▶ Work order: Below this line is the material. Write out only its lines from the one containing "LIVRAISON OFFERTE" through the one containing "Dominio asociado", both kept, exactly.

::: Extracted data :::

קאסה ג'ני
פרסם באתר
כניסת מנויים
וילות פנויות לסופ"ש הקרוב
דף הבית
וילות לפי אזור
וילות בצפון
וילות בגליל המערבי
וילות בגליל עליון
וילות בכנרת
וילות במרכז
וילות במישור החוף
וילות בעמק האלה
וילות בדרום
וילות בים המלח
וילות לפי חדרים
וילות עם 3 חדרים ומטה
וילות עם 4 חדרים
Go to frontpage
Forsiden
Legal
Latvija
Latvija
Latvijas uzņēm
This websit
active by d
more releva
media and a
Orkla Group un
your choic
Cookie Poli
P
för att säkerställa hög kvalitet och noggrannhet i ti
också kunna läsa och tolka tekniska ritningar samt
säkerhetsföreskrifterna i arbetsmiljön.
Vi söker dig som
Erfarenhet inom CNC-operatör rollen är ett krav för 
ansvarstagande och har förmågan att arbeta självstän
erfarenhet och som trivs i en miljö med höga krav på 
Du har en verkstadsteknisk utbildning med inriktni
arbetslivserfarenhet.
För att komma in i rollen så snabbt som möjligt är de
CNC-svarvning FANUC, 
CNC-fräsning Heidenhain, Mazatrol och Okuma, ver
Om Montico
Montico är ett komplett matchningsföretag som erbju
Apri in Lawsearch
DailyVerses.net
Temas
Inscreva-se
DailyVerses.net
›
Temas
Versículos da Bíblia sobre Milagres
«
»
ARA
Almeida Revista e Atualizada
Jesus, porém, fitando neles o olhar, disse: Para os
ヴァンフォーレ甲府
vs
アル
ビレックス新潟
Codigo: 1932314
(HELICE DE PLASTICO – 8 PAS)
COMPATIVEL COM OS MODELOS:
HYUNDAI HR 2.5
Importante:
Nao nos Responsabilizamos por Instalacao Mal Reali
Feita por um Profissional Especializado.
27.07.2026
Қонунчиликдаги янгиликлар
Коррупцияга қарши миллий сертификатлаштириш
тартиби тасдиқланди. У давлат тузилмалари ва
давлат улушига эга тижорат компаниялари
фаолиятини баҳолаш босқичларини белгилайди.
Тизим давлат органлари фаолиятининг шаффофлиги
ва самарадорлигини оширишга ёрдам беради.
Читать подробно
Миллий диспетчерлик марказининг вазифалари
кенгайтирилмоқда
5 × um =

:::
::: Extracted data :::

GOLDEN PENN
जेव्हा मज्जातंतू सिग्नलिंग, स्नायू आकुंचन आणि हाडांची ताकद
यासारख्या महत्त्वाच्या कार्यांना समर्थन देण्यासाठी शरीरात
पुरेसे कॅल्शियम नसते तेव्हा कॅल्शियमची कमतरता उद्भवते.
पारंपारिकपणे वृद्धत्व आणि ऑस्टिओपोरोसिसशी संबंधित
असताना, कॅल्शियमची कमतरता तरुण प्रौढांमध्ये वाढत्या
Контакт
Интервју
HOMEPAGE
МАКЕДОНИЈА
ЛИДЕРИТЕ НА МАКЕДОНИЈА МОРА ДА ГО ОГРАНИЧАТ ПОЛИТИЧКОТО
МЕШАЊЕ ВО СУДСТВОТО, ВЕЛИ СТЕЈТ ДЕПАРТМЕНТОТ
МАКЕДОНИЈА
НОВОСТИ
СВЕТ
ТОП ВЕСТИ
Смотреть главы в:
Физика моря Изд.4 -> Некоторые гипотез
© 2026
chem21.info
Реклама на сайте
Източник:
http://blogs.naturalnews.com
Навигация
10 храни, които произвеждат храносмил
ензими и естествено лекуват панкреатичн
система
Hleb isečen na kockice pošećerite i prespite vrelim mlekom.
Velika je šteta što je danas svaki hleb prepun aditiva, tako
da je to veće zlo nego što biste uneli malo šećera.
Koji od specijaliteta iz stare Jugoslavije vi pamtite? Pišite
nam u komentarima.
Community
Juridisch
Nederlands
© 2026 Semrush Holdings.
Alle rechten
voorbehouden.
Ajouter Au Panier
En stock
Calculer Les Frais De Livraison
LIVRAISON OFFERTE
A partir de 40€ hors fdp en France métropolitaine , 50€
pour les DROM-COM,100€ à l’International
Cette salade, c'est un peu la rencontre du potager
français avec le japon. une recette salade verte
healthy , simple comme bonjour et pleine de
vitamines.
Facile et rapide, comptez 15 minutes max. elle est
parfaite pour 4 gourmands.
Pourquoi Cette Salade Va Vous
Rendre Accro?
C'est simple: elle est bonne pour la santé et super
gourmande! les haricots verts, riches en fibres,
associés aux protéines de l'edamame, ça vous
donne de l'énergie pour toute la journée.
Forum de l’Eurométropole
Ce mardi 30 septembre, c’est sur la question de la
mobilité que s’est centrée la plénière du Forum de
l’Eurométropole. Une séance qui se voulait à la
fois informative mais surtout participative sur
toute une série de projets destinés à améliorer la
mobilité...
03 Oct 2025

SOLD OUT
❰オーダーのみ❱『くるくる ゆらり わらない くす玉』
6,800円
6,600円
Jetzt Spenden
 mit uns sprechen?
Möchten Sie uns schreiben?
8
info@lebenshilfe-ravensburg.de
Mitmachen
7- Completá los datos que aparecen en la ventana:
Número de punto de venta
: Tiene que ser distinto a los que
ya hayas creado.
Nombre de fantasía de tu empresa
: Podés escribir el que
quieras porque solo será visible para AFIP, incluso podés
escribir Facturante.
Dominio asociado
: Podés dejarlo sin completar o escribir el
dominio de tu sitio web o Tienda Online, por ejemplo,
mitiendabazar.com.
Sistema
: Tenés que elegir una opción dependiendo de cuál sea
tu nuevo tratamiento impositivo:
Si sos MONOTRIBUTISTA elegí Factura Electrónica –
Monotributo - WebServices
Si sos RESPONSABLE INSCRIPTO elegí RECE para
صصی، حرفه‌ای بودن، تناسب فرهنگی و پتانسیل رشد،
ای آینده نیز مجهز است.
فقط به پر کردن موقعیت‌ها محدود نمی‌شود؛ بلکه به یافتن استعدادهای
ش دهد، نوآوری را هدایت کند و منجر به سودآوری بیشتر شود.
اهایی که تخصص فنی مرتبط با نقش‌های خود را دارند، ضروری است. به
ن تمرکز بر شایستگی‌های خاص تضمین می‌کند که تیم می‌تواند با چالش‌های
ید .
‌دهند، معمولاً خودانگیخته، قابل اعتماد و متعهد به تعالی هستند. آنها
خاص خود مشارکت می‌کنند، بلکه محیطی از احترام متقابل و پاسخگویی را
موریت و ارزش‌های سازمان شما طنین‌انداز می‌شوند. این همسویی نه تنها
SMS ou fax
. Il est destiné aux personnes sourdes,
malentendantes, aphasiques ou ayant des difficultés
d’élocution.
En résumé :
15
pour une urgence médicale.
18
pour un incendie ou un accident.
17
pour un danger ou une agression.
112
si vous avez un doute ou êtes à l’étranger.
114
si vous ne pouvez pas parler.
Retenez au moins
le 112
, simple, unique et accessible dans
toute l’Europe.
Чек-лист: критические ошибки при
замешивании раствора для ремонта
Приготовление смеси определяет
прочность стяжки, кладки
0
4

:::
::: Extracted data :::

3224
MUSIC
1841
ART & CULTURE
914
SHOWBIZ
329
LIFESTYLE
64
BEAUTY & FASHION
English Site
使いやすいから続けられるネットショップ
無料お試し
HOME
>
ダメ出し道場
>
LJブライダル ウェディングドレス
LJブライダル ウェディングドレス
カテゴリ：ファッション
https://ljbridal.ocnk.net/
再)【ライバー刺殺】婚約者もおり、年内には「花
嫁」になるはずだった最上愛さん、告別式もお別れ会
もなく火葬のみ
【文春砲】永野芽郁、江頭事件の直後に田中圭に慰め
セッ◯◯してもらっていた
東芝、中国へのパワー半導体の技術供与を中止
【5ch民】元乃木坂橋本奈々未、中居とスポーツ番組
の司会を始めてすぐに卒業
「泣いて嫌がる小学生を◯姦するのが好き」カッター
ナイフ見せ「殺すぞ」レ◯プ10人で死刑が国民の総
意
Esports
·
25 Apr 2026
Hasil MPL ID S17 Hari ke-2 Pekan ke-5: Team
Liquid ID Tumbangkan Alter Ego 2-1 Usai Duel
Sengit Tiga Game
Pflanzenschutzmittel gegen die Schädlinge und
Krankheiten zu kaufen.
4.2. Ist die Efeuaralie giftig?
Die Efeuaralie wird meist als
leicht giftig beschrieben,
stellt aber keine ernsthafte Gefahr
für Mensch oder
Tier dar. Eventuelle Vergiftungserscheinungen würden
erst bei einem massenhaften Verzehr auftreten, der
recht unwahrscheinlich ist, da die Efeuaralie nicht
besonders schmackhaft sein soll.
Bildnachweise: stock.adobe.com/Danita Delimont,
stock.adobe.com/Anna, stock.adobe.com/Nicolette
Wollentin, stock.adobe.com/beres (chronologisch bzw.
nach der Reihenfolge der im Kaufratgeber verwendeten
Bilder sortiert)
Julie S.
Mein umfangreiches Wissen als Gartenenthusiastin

:::

▶ Task answer:
LIVRAISON OFFERTE
A partir de 40€ hors fdp en France métropolitaine , 50€
pour les DROM-COM,100€ à l’International
Cette salade, c'est un peu la rencontre du potager
français avec le japon. une recette salade verte
healthy , simple comme bonjour et pleine de
vitamines.
Facile et rapide, comptez 15 minutes max. elle est
parfaite pour 4 gourmands.
Pourquoi Cette Salade Va Vous
Rendre Accro?
C'est simple: elle est bonne pour la santé et super
gourmande! les haricots verts, riches en fibres,
associés aux protéines de l'edamame, ça vous
donne de l'énergie pour toute la journée.
Forum de l’Eurométropole
Ce mardi 30 septembre, c’est sur la question de la
mobilité que s’est centrée la plénière du Forum de
l’Eurométropole. Une séance qui se voulait à la
fois informative mais surtout participative sur
toute une série de projets destinés à améliorer la
mobilité...
03 Oct 2025

SOLD OUT
❰オーダーのみ❱『くるくる ゆらり わらない くす玉』
6,800円
6,600円
Jetzt Spenden
 mit uns sprechen?
Möchten Sie uns schreiben?
8
info@lebenshilfe-ravensburg.de
Mitmachen
7- Completá los datos que aparecen en la ventana:
Número de punto de venta
: Tiene que ser distinto a los que
ya hayas creado.
Nombre de fantasía de tu empresa
: Podés escribir el que
quieras porque solo será visible para AFIP, incluso podés
escribir Facturante.
Dominio asociado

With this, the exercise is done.